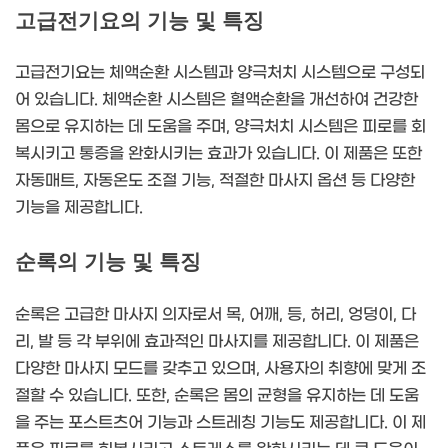
고급전기요의 기능 및 특징
고급전기요는 체액순환 시스템과 양극처치 시스템으로 구성되
어 있습니다. 체액순환 시스템은 혈액순환을 개선하여 건강한
몸으로 유지하는 데 도움을 주며, 양극처치 시스템은 피로를 회
복시키고 통증을 완화시키는 효과가 있습니다. 이 제품은 또한
자동매트, 자동온도 조절 기능, 적절한 마사지 옵션 등 다양한
기능을 제공합니다.
순록의 기능 및 특징
순록은 고급한 마사지 의자로서 목, 어깨, 등, 허리, 엉덩이, 다
리, 발 등 각 부위에 효과적인 마사지를 제공합니다. 이 제품은
다양한 마사지 모드를 갖추고 있으며, 사용자의 취향에 맞게 조
절할 수 있습니다. 또한, 순록은 몸의 균형을 유지하는 데 도움
을 주는 포스트츠어 기능과 스트레칭 기능도 제공합니다. 이 제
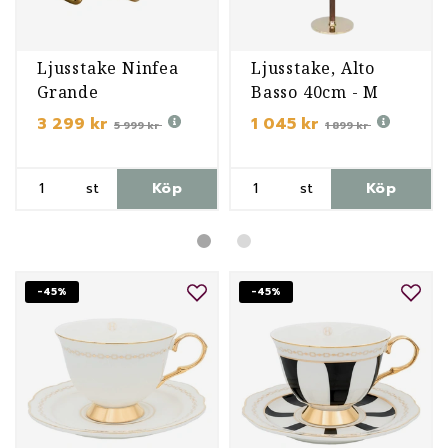
Ljusstake Ninfea
Ljusstake, Alto
Grande
Basso 40cm - M
3 299 kr
1 045 kr
5 999 kr
1 899 kr
st
Köp
st
Köp
-45%
-45%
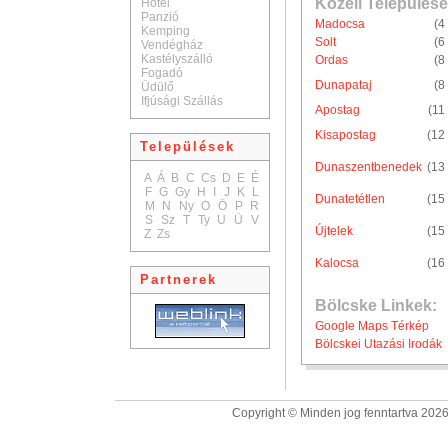
Közeli Települése
Hotel
Panzió
Madocsa
(4
Kemping
Solt
(6
Vendégház
Kastélyszálló
Ordas
(8
Fogadó
Dunapataj
(8
Üdülő
Ifjúsági Szállás
Apostag
(11
Kisapostag
(12
Települések
Dunaszentbenedek
(13
A
Á
B
C
Cs
D
E
É
F
G
Gy
H
I
J
K
L
Dunatetétlen
(15
M
N
Ny
O
Ö
P
R
S
Sz
T
Ty
U
Ü
V
Újtelek
(15
Z
Zs
Kalocsa
(16
Partnerek
Bölcske Linkek:
Google Maps Térkép
Bölcskei Utazási Irodák
Copyright © Minden jog fenntartva 2026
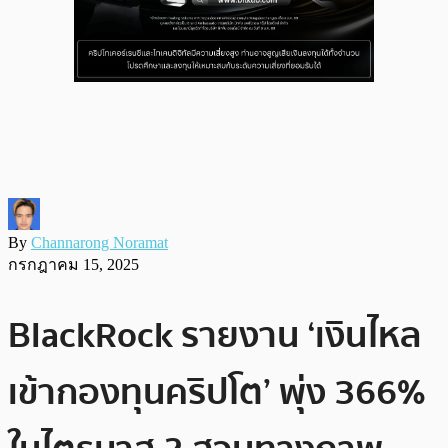
By
Channarong Noramat
กรกฎาคม 15, 2025
BlackRock รายงาน ‘เงินไหล
เข้ากองทุนคริปโต’ พุ่ง 366%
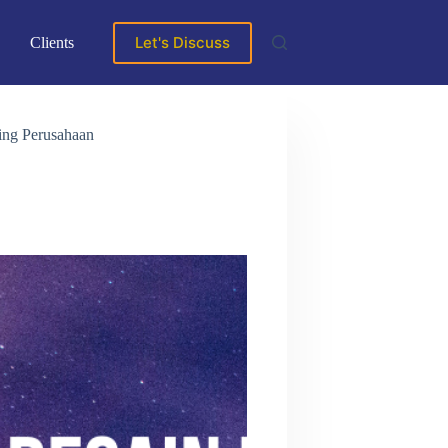
Let's Discuss
Clients
ing Perusahaan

## ACTIVITY:
Set down every entry above again exactly, dropping each picture.

## SOLUTION FOR THIS PROBLEM:
고급전기요의 기능 및 특징
고급전기요는 체액순환 시스템과 양극처치 시스템으로 구성되
어 있습니다. 체액순환 시스템은 혈액순환을 개선하여 건강한
몸으로 유지하는 데 도움을 주며, 양극처치 시스템은 피로를 회
복시키고 통증을 완화시키는 효과가 있습니다. 이 제품은 또한
자동매트, 자동온도 조절 기능, 적절한 마사지 옵션 등 다양한
기능을 제공합니다.
순록의 기능 및 특징
순록은 고급한 마사지 의자로서 목, 어깨, 등, 허리, 엉덩이, 다
리, 발 등 각 부위에 효과적인 마사지를 제공합니다. 이 제품은
다양한 마사지 모드를 갖추고 있으며, 사용자의 취향에 맞게 조
절할 수 있습니다. 또한, 순록은 몸의 균형을 유지하는 데 도움
을 주는 포스트츠어 기능과 스트레칭 기능도 제공합니다. 이 제
Ljusstake Ninfea
Ljusstake, Alto
Grande
Basso 40cm - M
3 299 kr
1 045 kr
5 999 kr
1 899 kr
st
Köp
st
Köp
-45%
-45%
Közeli Települése
Hotel
Panzió
Madocsa
(4
Kemping
Solt
(6
Vendégház
Kastélyszálló
Ordas
(8
Fogadó
Dunapataj
(8
Üdülő
Ifjúsági Szállás
Apostag
(11
Kisapostag
(12
Települések
Dunaszentbenedek
(13
A
Á
B
C
Cs
D
E
É
F
G
Gy
H
I
J
K
L
Dunatetétlen
(15
M
N
Ny
O
Ö
P
R
S
Sz
T
Ty
U
Ü
V
Újtelek
(15
Z
Zs
Kalocsa
(16
Partnerek
Bölcske Linkek:
Google Maps Térkép
Bölcskei Utazási Irodák
Copyright © Minden jog fenntartva 2026
By
Channarong Noramat
กรกฎาคม 15, 2025
BlackRock รายงาน ‘เงินไหล
เข้ากองทุนคริปโต’ พุ่ง 366%
Let's Discuss
Clients
ing Perusahaan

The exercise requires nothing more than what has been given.